TILT #36 Preparing for our Worst Case Scenarios
Always aspiring, never cowering
Happy National Library Week. I’ve been on the road. Since I last wrote, I’ve given three talks in three states. They might interest you. A quick summary:
Computers in Libraries (photos) in Crystal City, Virginia: I led a panel of small & rural library directors which went well. We talked about complicated issues like: “How do you promote diversity to a community that is not diverse?” and “How do you talk about gender-neutral bathrooms in a way that makes sense to people?” Pulling out two tweets.
I also gave a “cybertour” about newsletters. I was pretty happy with it, just a quick zipzip through some options.
I took half a day off and went to visit the two local public libraries. One had a sign outside apologizing for its lack of accesibility. The other was a pop-up library in a storefront in the mall (nearly impossible to find) which had no book sale but the librarian gave me an ARC for free.
Before I left the area, I visited the Library of Congress. I was supposed to have a meeting with Dr. Hayden, but she cleared her calendar that week to deal with this copyright office mess. You should probably read about it, this article is a good place to start: Congress is trying to give even more power to Hollywood.
Next up was the Dangerous Librarianship conference put on by ULU in NYC — a one-day conference packed with good stuff. I saw the three main talks by Maurice Coleman, TJ Lamanna and Turner Masland and only missed Karen Munro because I was giving a talk about… how to break the law, sort of.

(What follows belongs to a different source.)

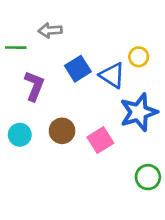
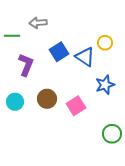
blue star: (139, 112) -> (105, 85), size x0.7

It’s the talk I’ve wanted to give for a while now. In a sharing profession, how do you balance good customer service with the restrictions put in place by copyright and other legislation? My suggestions:
I went back to Brooklyn Public Library’s main branch later in the weekend to just hang out. What a truly lovely building. I appreciated the work they went through to make sure their Religion section was inclusive, even when the Dewey Decimal System is not.
Returned home after an overly long train ride (possibly amusing Twitter reportage here) to a day of drop-in time and a talk at my local library. They have a Bill of Rights display and have been doing some programming around it. They asked if I could give a talk and I suggested one about privacy. Now, the right to privacy is NOT enshrined in the Bill of Rights but there are some interesting aspects to that fundamental tension there.
I mostly wanted to talk about what had been in the news — “Is your TV spying on you?” types of things. You can see my slides and some links here. People asked really interesting questions and I was glad for the opportunity to talk to my neighbors about something I care about. It was written up for the paper. I’ll link to the article when it’s available online, for now just enjoy the picture.
Things are still dire at the national level. In addition to this copyright mess we have the imminent defunding of IMLS to worry about. Christian Zabriskie, who I finally met this past week, wrote a very good editorial about what bullshit this is: Books or Bombs: A Battle for the Soul of America
This goes much deeper than fiscal responsibility and the judicious use of tax dollars. This is about how we see ourselves as a nation, it’s about what it means to be American in 2017. Do we offer a hand to our neighbor or do we shun and fear them?… Do we aspire or do we cower?
A few other things I think you might like to read this week:
- ‘Access Moves’: How One Instructor Seeks Accessibility — Jessie Male’s path in creating a syllabus for an online Intro to Disability Studies class that is as accessible as possible.
- What is it like to edit Wikipedia when you’re blind? Meet Graham Pearce — Graham uses JAWS and talks about the highlights and challenges of being a blind Wikipedia editor.
- Creating Inclusive Library Environments: Plans for serving patrons with disabilities — an excellent article by two staffers at Rowan University about how learning to serve patrons with disabilities should be a standard part of onboarding and continuing education training in libraries.
- Rocky Mountain Land Library — A resource linking land and community, their mission: “To encourage a greater awareness of the land.”
- If you’re in San Francisco and have some time, the Prelinger Library is looking for an intern to work with its maps and travel ephemera. Somehow I did not know they also had an online catalog of free books. I don’t know what Fashion is Spinach is about, but I’d like to find out!